Best Month Ever! (I’ll leave the exclamation mark out in subsequent mentions) wants to be a poignant road trip. In particular, it wants to be a trip down the stretch of memory lane that goes back to the less-than-glamorous history of America: the decades after the Emancipation Proclamation in 1863. It replicates the nostalgia of warm, sepia-toned photographs—those taken with an old-school film camera—as it retells this tale, and I mean this both literally and figuratively. Everything you’ll see in the game is a recollection of old memories, tangled in a web of historical events and personal anecdotes. Events play out via sequences of flashbacks that are clearly spliced together, in which you’ll click on a few objects or meander around the vicinity. Chapters conclude with a snapshot that wouldn’t look out of place with a cheesy “Wish you were here!” greeting, emblazoned across its image. And all these are set in the most Americana of backdrops: highways that lead to truck stop diners, drive-throughs amidst the cliffs of the Grand Canyon, and riverside campfires in the thick of a forest.

But the most memorable of road trips have a vivid, enduring story tying them all together. In Best Month Ever, this tale is centred around a young man named Mitch, who’s recalling one of the best and most bittersweet moments of his life: when his mother, Louise, decided to drive their beat-up car across rutted dirt roads and stretches of asphalt.

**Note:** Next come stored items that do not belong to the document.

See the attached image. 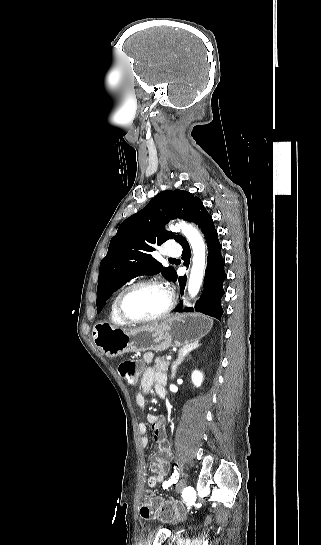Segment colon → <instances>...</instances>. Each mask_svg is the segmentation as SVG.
I'll return each mask as SVG.
<instances>
[{"label": "colon", "instance_id": "obj_1", "mask_svg": "<svg viewBox=\"0 0 321 545\" xmlns=\"http://www.w3.org/2000/svg\"><path fill=\"white\" fill-rule=\"evenodd\" d=\"M118 372L129 387L133 388L136 385V363L134 361H121L118 365ZM140 513L145 519H159L164 522H171L184 514L181 506L167 502L150 491L146 492L142 500Z\"/></svg>", "mask_w": 321, "mask_h": 545}]
</instances>
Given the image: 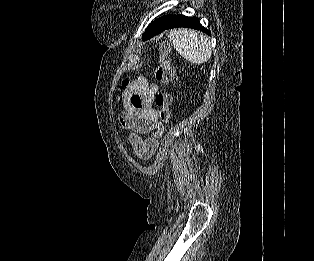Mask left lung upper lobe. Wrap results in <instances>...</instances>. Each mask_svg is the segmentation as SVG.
<instances>
[{"mask_svg": "<svg viewBox=\"0 0 314 261\" xmlns=\"http://www.w3.org/2000/svg\"><path fill=\"white\" fill-rule=\"evenodd\" d=\"M173 16L174 15L162 16L150 23L143 34L142 40H148L152 38L165 24H167L172 19Z\"/></svg>", "mask_w": 314, "mask_h": 261, "instance_id": "obj_1", "label": "left lung upper lobe"}]
</instances>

Of course, life in 1960s America isn’t going to be easy for a single white mother and her Black child, and it will come as no surprise that Best Month Ever is also about navigating the systematic issues and obstacles of that era as the duo. Louise and Mitch will visit estranged family and long-lost friends, while spending precious hours with one another, with these chronologised as montages in Mitch’s rough childhood. But how Louise and Mitch respond to these scenarios, through dialogue options and key decisions, will influence Mitch’s personality and the game’s ending, too. This has been emphasised repeatedly on Best Month Ever’s Steam page as “Your choices matter!”, “Everything has consequences”, and “Your decisions REALLY matter!”, with a somewhat eye-boggling figure of nine unique endings.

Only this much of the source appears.